Journal of Spatial Science
- Discipline: Earth and atmospheric sciences, Remote sensing
- Language: English

Publication details
- Former name(s): Cartography; Australian Surveyor; Geomatics Research Australasia; Australian Journal of Geodesy, Photogrammetry, and Surveying
- Publisher: Taylor & Francis

Standard abbreviations
- ISO 4: J. Spat. Sci.

Indexing
- ISSN: 1449-8596 (print) 1836-5655 (web)

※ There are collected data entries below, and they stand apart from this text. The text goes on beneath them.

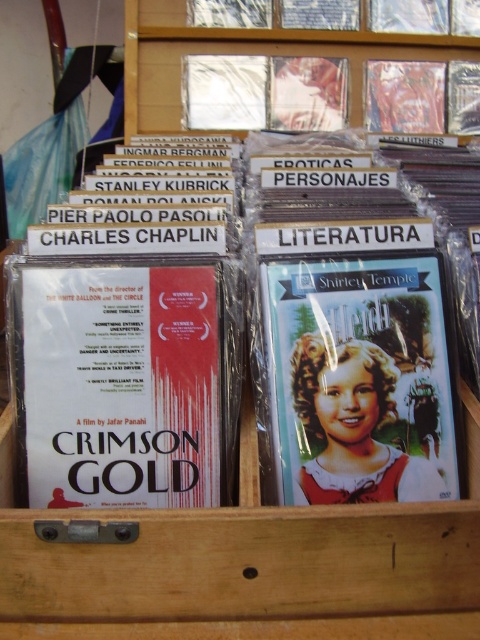 Question: Is white matte dvd case at center in front of matte plastic dvd at center?

Choices:
 (A) no
 (B) yes

Answer: (A)

Question: Is white matte dvd case at center above matte plastic dvd at center?

Choices:
 (A) no
 (B) yes

Answer: (A)

Question: In this image, where is white matte dvd case at center located relative to matte plastic dvd at center?

Choices:
 (A) above
 (B) below

Answer: (B) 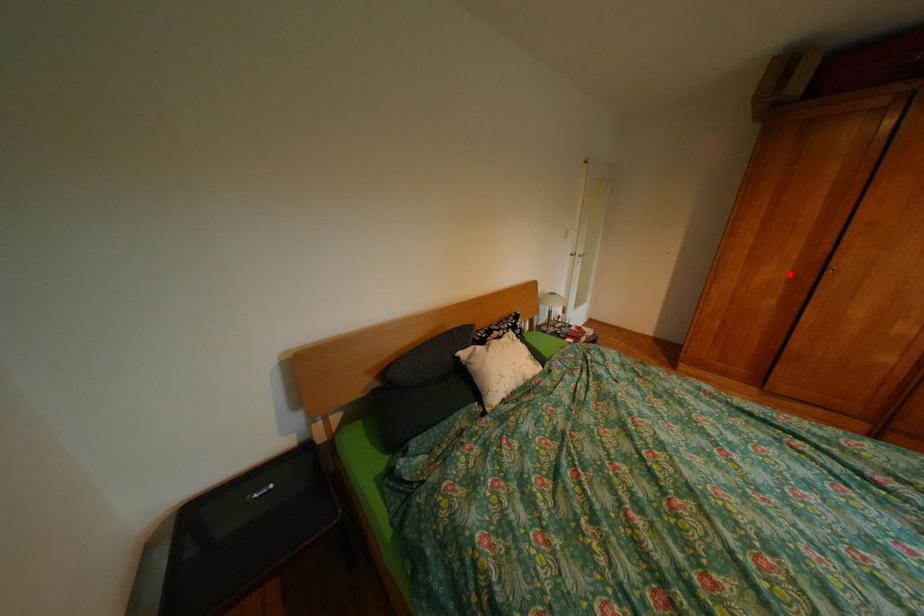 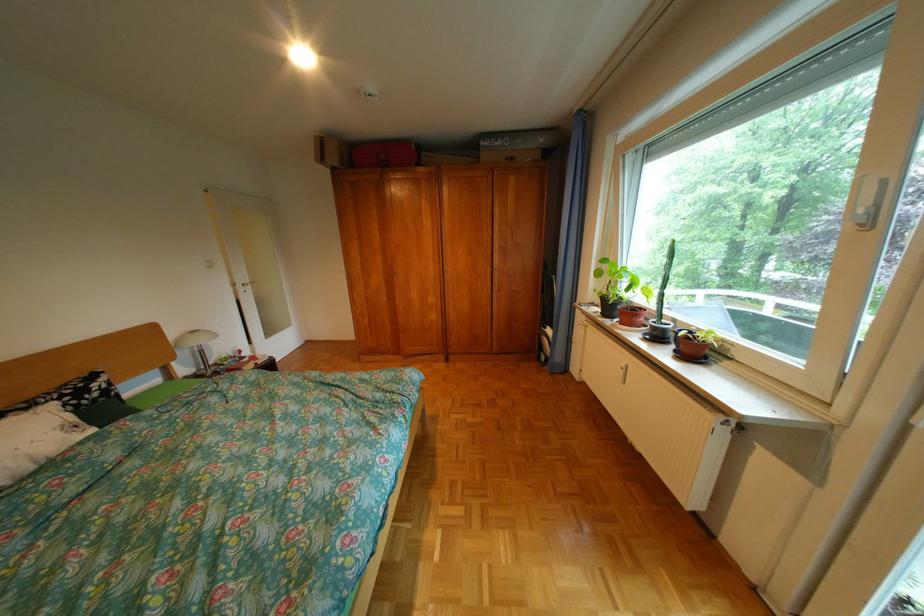 Question: I am providing you with two images of the same scene from different viewpoints. Image1 has a red point marked. In image2, the corresponding 3D location appears at what relative position? Reply with the corresponding letter.

Choices:
 (A) Closer
 (B) Farther

Answer: (A) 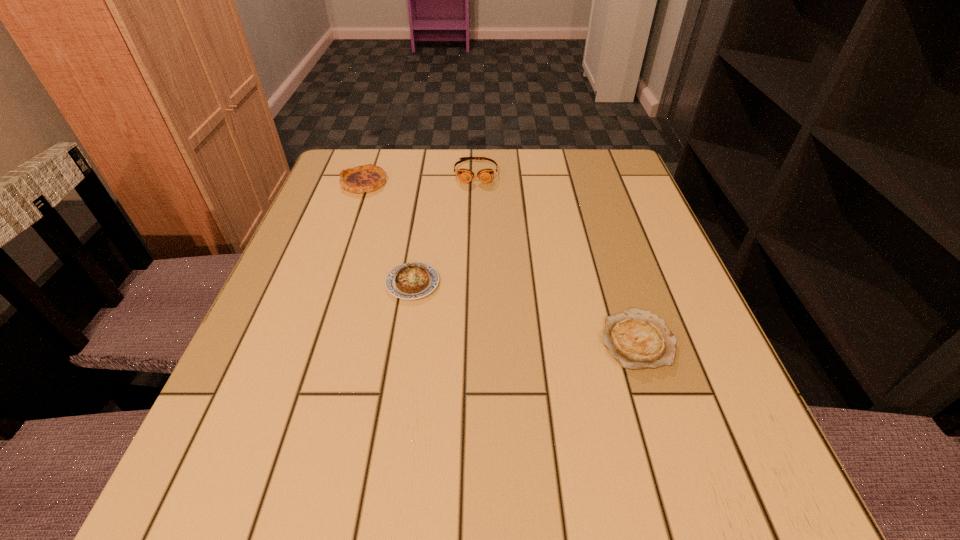 Image resolution: width=960 pixels, height=540 pixels. Find the location of `vacant space that is in between the tallest quiche and the second object from right to left`. vacant space that is in between the tallest quiche and the second object from right to left is located at coordinates (420, 177).

Where is `empty location between the second object from left to right and the rightmost quiche`? The width and height of the screenshot is (960, 540). empty location between the second object from left to right and the rightmost quiche is located at coordinates (524, 311).

Where is `vacant area that lies between the second object from right to left and the nearest object`? The width and height of the screenshot is (960, 540). vacant area that lies between the second object from right to left and the nearest object is located at coordinates (556, 255).

Identify which object is the closest to the goggles. Please provide its 2D coordinates. Your answer should be formatted as a tuple, i.e. [(x, y)], where the tuple contains the x and y coordinates of a point satisfying the conditions above.

[(366, 178)]

Identify the location of object that is the third closest to the nearest quiche. Image resolution: width=960 pixels, height=540 pixels. (366, 178).

At what (x,y) coordinates should I click in order to perform the action: click on quiche that is the closest to the nearest quiche. Please return your answer as a coordinate pair (x, y). This screenshot has width=960, height=540. Looking at the image, I should click on (414, 280).

Identify which quiche is the closest to the second quiche from left to right. Please provide its 2D coordinates. Your answer should be formatted as a tuple, i.e. [(x, y)], where the tuple contains the x and y coordinates of a point satisfying the conditions above.

[(366, 178)]

Find the location of a particular element. This screenshot has width=960, height=540. blank space that satisfies the following two spatial constraints: 1. with the lenses facing forward on the rightmost object; 2. on the right side of the tallest object is located at coordinates (474, 339).

Where is `free space that satisfies the following two spatial constraints: 1. on the front side of the leftmost quiche; 2. on the left side of the second quiche from left to right`? This screenshot has height=540, width=960. free space that satisfies the following two spatial constraints: 1. on the front side of the leftmost quiche; 2. on the left side of the second quiche from left to right is located at coordinates (328, 283).

Find the location of a particular element. This screenshot has width=960, height=540. free location that satisfies the following two spatial constraints: 1. with the lenses facing forward on the goggles; 2. on the left side of the rightmost quiche is located at coordinates (474, 339). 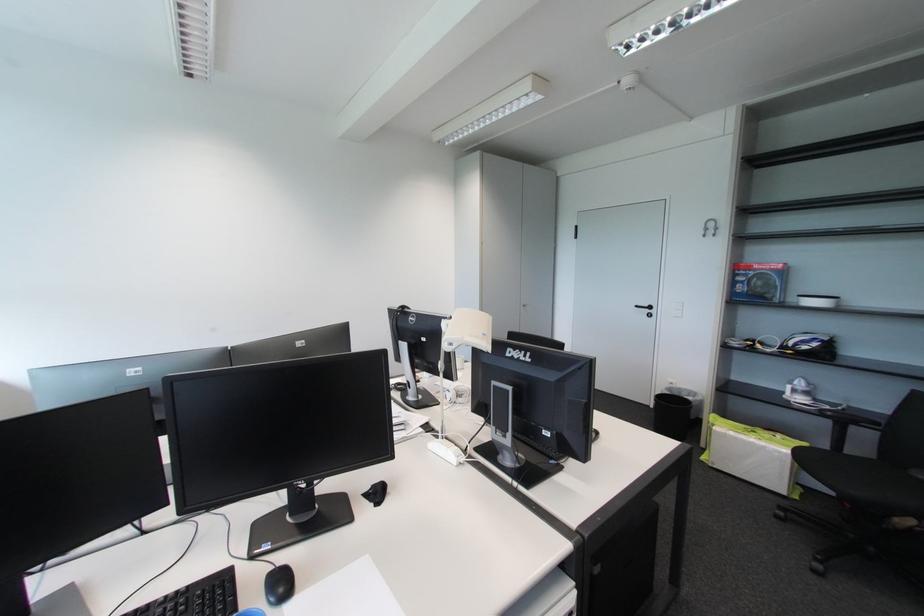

= Journal of Spatial Science =

The Journal of Spatial Science is an academic journal about spatial sciences published by Taylor & Francis on behalf of the Mapping Sciences Institute (Australia) and the Surveying and Spatial Sciences Institute.
It covers cartography, geodesy, geographic information science, hydrography, digital image analysis and photogrammetry, remote sensing, surveying and related areas.
Its editor-in-chief is Graeme Wright;
its 2018 impact factor is 1.711.

It started in 2004 as a continuation of both Cartography (1954-2003) and Australian Surveyor (1928-2003).
It also absorbed Geomatics Research Australasia (1995-2004), a continuation of the Australian Journal of Geodesy, Photogrammetry, and Surveying (1979-1994).